The Tribunal has held that it is not discrimination for a union or association to decide not to file or pursue a human rights grievance, unless the reason for doing so was based on one of the grounds of the Code. In Traversy v. Mississauga Firefighters’ Association, 2009 HRTO 996, the Tribunal stated as follows at para. 33:
Assuming that the Code also applies to this aspect of a union’s relationship with the employees it represents, a claim that the union violates the Code must be based on an assertion of differential treatment, and not simply a failure to act. The failure or refusal to take forward a human rights issue, such as accommodation of a disability in the workplace, is not, in and of itself, a breach of the Code. There may be many reasons that have no discriminatory overtones why a union might choose not to pursue a human rights claim on behalf of an employee: see Baylet v. Universal Workers Union, 2009 HRTO 700. There must be a claim, and a factual foundation for the claim, that the failure to act was based on discriminatory factors.
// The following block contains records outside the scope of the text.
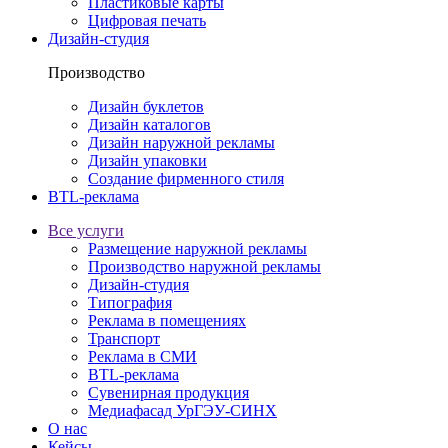
Пластиковые карты
Цифровая печать
Дизайн-студия
Производство
Дизайн буклетов
Дизайн каталогов
Дизайн наружной рекламы
Дизайн упаковки
Создание фирменного стиля
BTL-реклама
Все услуги
Размещение наружной рекламы
Производство наружной рекламы
Дизайн-студия
Типография
Реклама в помещениях
Транспорт
Реклама в СМИ
BTL-реклама
Сувенирная продукция
Медиафасад УрГЭУ-СИНХ
О нас
Кейсы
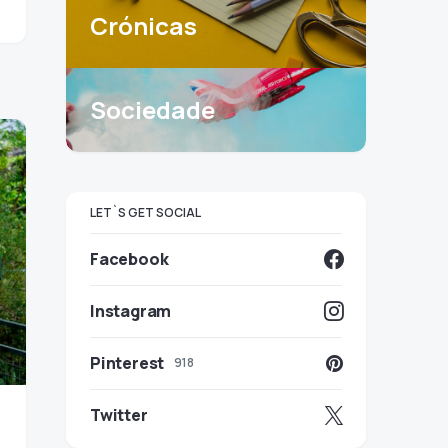
Crónicas
Sociedade
LET`S GET SOCIAL
Facebook
Instagram
Pinterest
918
Twitter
See also Arias v. Centre for Spanish Speaking Peoples, 2009 HRTO 1025 at paras. 16-18. There does not appear to be an allegation with a reasonable prospect of success that the union’s actions of failure to act was based on discriminatory factors.
Background
3The applicant was hired by the respondent, Kensington Gardens (“KG”) on or about January 17, 2002 in the position of Registered Practical Nurse. KG is a not for profit ambulatory and long-term care facility.
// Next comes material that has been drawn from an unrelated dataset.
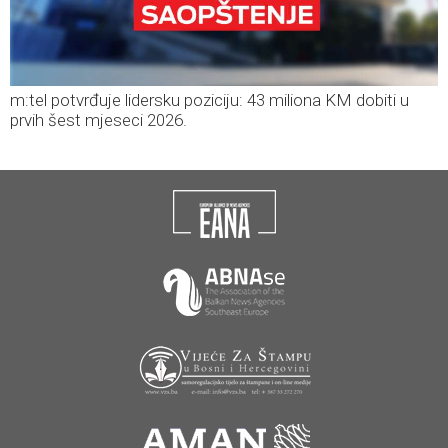
m:tel potvrđuje lidersku poziciju: 43 miliona KM dobiti u
prvih šest mjeseci 2026.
4Employees of KG, including the applicant are covered by a Collective Agreement between KG and the Union.
5The applicant indicates that in 2008 and 2009 she received work-related injuries to her knee for which she received modified duties from KG.
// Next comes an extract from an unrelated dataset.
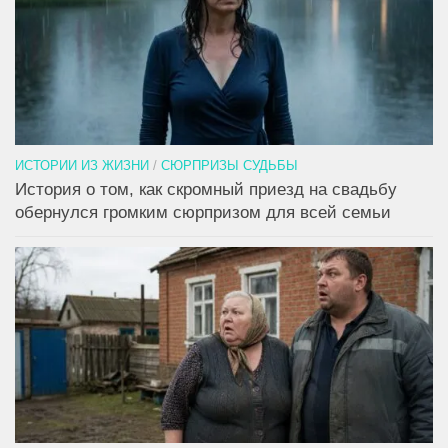
ИСТОРИИ ИЗ ЖИЗНИ
/
СЮРПРИЗЫ СУДЬБЫ
История о том, как скромный приезд на свадьбу
обернулся громким сюрпризом для всей семьи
6On or about September 30, 2010 the applicant’s employment was terminated. According to KG, the termination was for cause. The Union grieved the applicant’s dismissal and on or about April 2, 2011 the applicant, the Union and KG entered into a Last Chance Agreement. The applicant was reinstated to her position on or about April 11, 2011subject to the terms of the Last Chance Agreement.
7On or about June 1, 2011, the applicant was again dismissed from her employment. According to KF, the termination was for cause in accordance with the Last Chance Agreement.
8The Union grieved the applicant’s dismissal, but it ultimately decided not to proceed to arbitration and the termination grievance was withdrawn on or about July 29, 2011.
9The applicant alleges that her termination was based on false allegations and that the reason for her termination was related to her race and her disability.
Analysis and Decision
10For the reasons that follow, I have determined that there is no reasonable prospect of success of the Application as against the Union and that it should be dismissed as against the Union.
11In my view, the essence of the applicant’s allegations as against the Union is that the Union did not do enough to adequately represent her interests in the grievance processes. This kind of conduct may or may not provide a basis for a duty of fair representation complaint against the Union under the Labour Relations Act, 1995, S.O. 1995, c. 1, Sched. A. However it is not this Tribunal’s jurisdiction to determine whether a union fairly or adequately represented a member in the absence of evidence that its conduct was based on a discriminatory factor. I am not satisfied that the applicant has a reasonable prospect of showing that any of the Union’s actions were based, in whole or in part, on the prohibited ground of her race and/or disability.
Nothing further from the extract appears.